It is trite law that an employer attracts vicarious liability for the delicts of an employee committed in the course and scope of the latter’s employment.
In light of the above principle of law the question is, can the owner of a motor vehicle be held liable for the damage caused by the driver of his / her vehicle where no contract of employment exists between them? The short answer to the above question is a resounding ‘yes’! However, it all depends on the circumstances of the case. For example, the owner of a motor vehicle may lend their motor vehicle to a friend or a family member for their own purposes or they may send their friends or family member on an errand using their motor vehicle. (i.e., picking the owner from the airport or driving them to a hospital).
In first scenario, the owner may not be held liable for the negligent acts of the driver but in the second scenario the owner of a motor vehicle may be held liable for damages caused by the driver of their car, even though they are neither driving nor at the accident scene. In this regard, it would be noted that the traditional conception of the vicarious liability principle stated above extends beyond a situation where no actual employer-employee relationship exists.

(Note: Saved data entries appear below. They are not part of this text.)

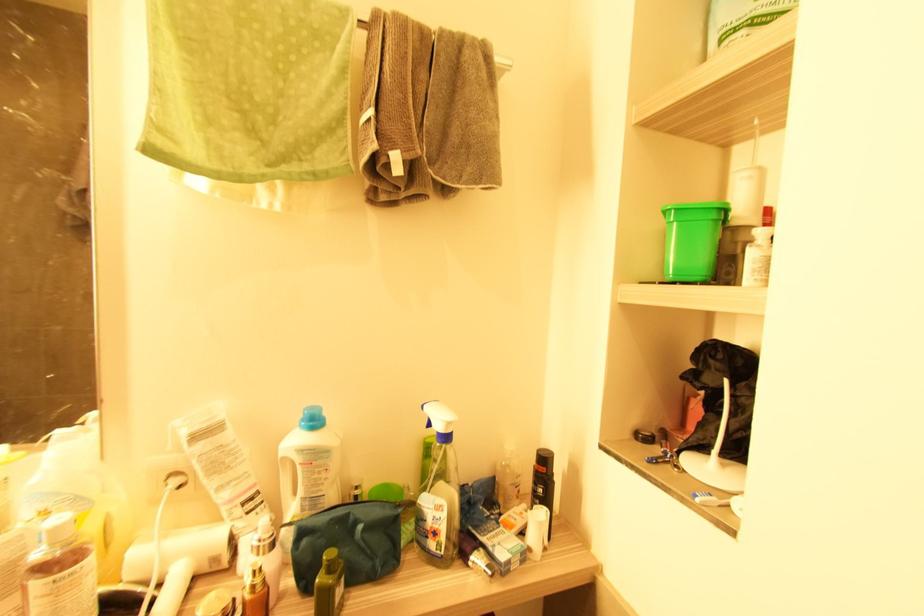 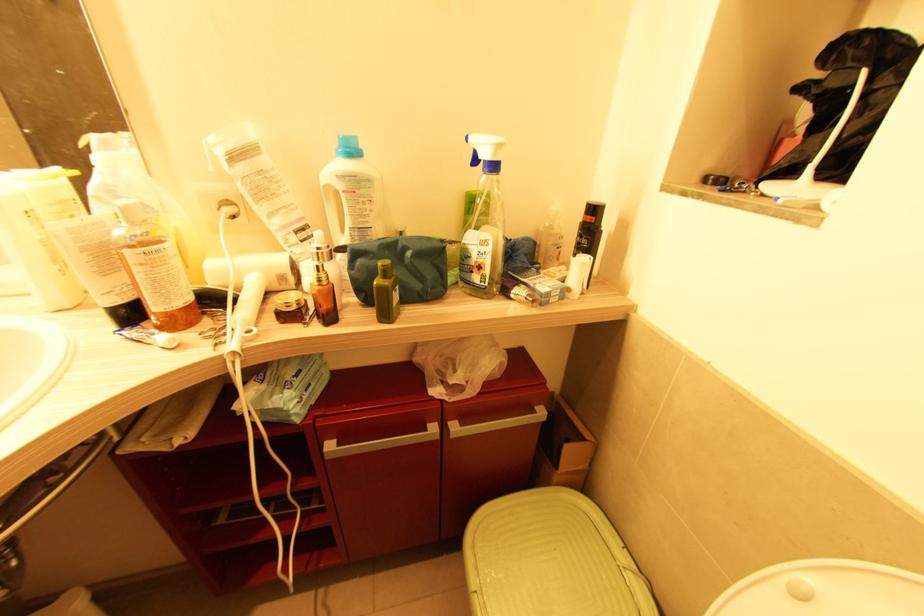 Locate, in the second image, the point that corresponds to point 177,483 in the first image.

(229, 211) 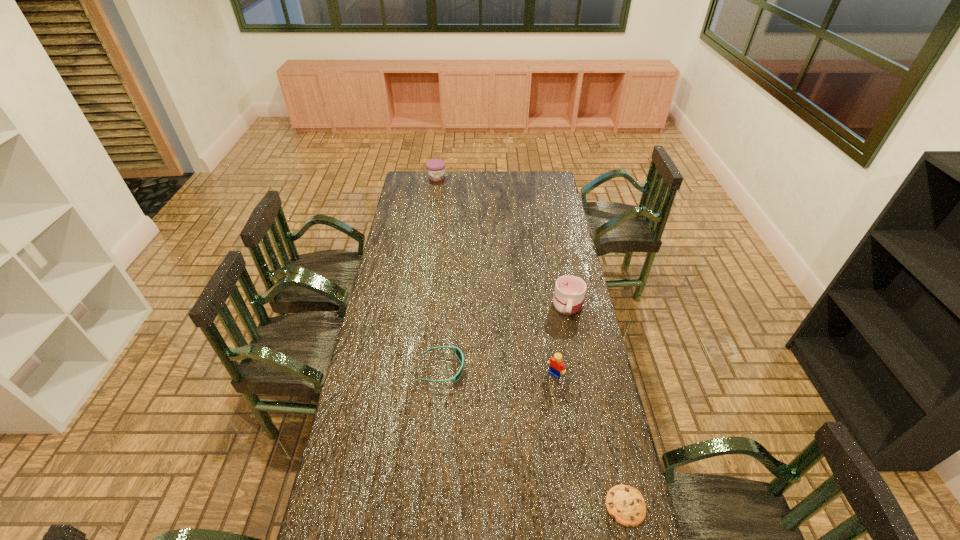 Where is `the second shortest object`? the second shortest object is located at coordinates (458, 352).

The height and width of the screenshot is (540, 960). In order to click on cookie in this screenshot , I will do `click(625, 504)`.

The height and width of the screenshot is (540, 960). I want to click on the shortest object, so click(x=625, y=504).

The width and height of the screenshot is (960, 540). Find the location of `mug`. mug is located at coordinates (569, 293).

Identify the location of the farthest object. This screenshot has height=540, width=960. (435, 167).

Find the location of a particular element. Lego is located at coordinates (x=557, y=367).

Image resolution: width=960 pixels, height=540 pixels. I want to click on vacant space situated on the front-facing side of the sunglasses, so click(x=541, y=369).

Locate an element on the screen. Image resolution: width=960 pixels, height=540 pixels. free location located 0.130m on the back of the cookie is located at coordinates (612, 445).

Find the location of a particular element. The image size is (960, 540). vacant space located 0.250m on the side with the handle of the second farthest object is located at coordinates (558, 368).

The height and width of the screenshot is (540, 960). Find the location of `vacant space situated 0.360m on the side with the handle of the second farthest object`. vacant space situated 0.360m on the side with the handle of the second farthest object is located at coordinates (554, 392). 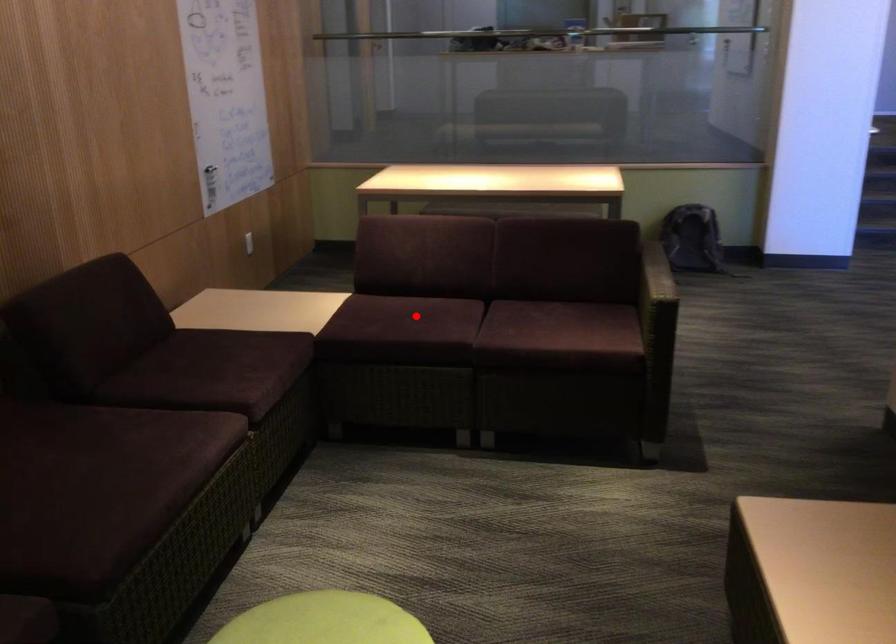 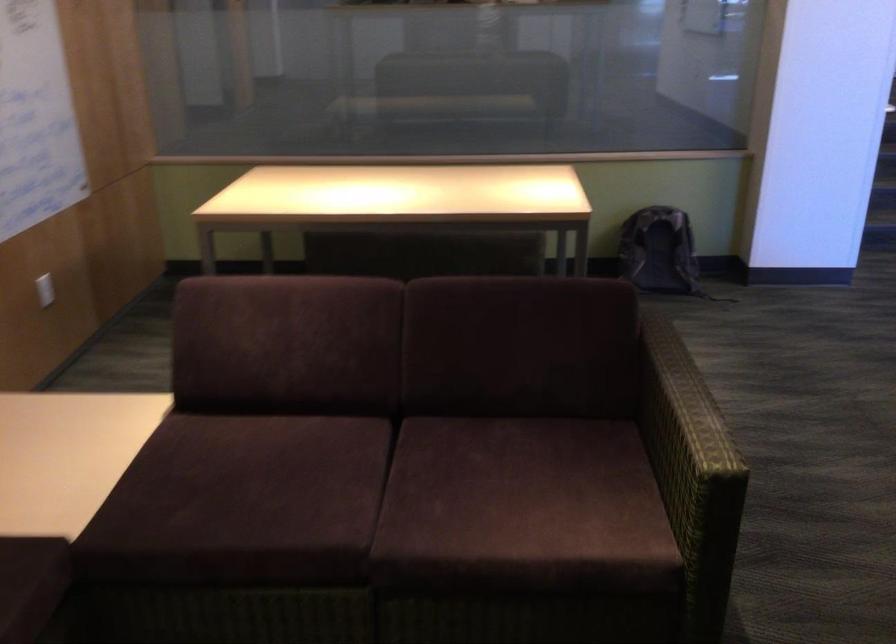 In the second image, find the point that corresponds to the highlighted location in the first image.

(269, 476) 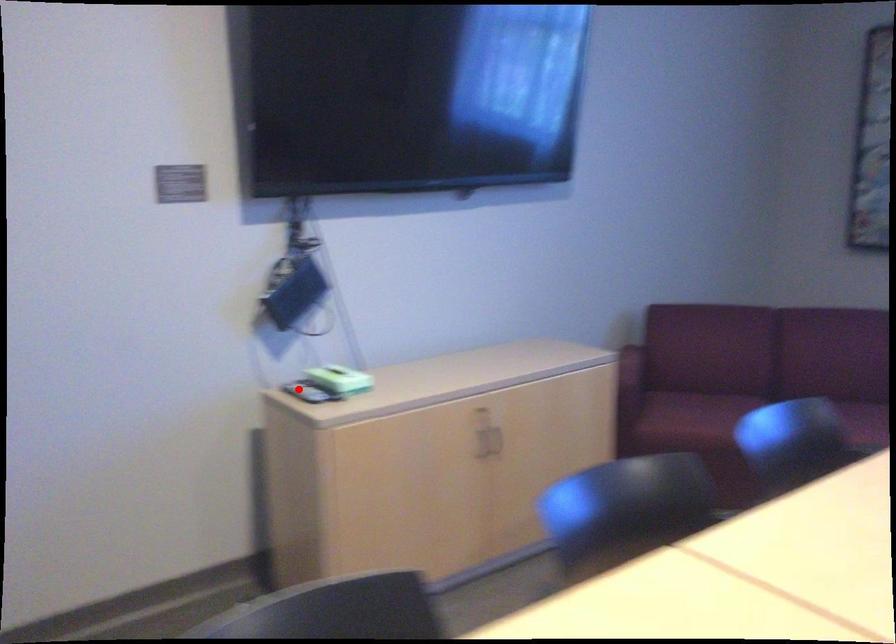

Here, the law permits the recovery of damages from one person for a delict committed by another where the relationship between them and the interest of the one in the conduct of the other is such as to render the situation analogous to that of an employee acting in the course and scope of his / her employment, or as Watermeyer J puts it in Van Blommenstein v Reynolds 1934 CPD 265 at 269, where “in the eye of the law” the one was in the position of the other’s servant.
What then are the requirements for holding the vehicle owner liable for negligent acts done by the driver?
In order for an owner to be liable for the negligent acts of the driver the following must be proven;
- The vehicle is being driven on behalf of the owner
- The relationship between the owner and driver is such that the owner retains the right to control the manner in which the car shall be driven 
From the above formulation and other decided cases, one may conclude that in order for the owner of a vehicle to be liable for the negligent acts of the driver, the relationship between the owner and the driver must be closely akin to that of an employer and employee. In other words, even though no employer-employee relationship exists between the owner and the driver, the owner would still be held liable if the vehicle was being driven with his / her permission or on his / her behalf.
In the example given above, i.e. where a vehicle owner asks his / her friend or family member to drive him / her to a hospital or to pick him / her from the airport and the driver gets involved in a collision during this time, the owner will share the liability for the collision with the driver. This is because the elements required for holding the owner liable are present. Firstly, the vehicle is being driven on behalf of the owner or with the owner’s permission. In this regard, it important to note that is not necessary that the owner be physically present in the car because other scenarios may present themselves, where the owner is not physically present in the car but would have given permission to the driver of his car to run certain errands for him / her.
Secondly, the relationship between the owner and the driver is almost akin to that of an employer and employee in that the owner retains some control in the manner in which the car shall be driven. Here control does not mean that the owner is in direct control but it merely means that he / she must have the right to exercise control over the driver.
In the end, owners of motor vehicles are advised to exercise caution when lending their cars to their friends or family members because they may be held liable for the driver’s negligent acts. This is the case even where the journey is partly for the purposes of the driver and partly for those of the owner.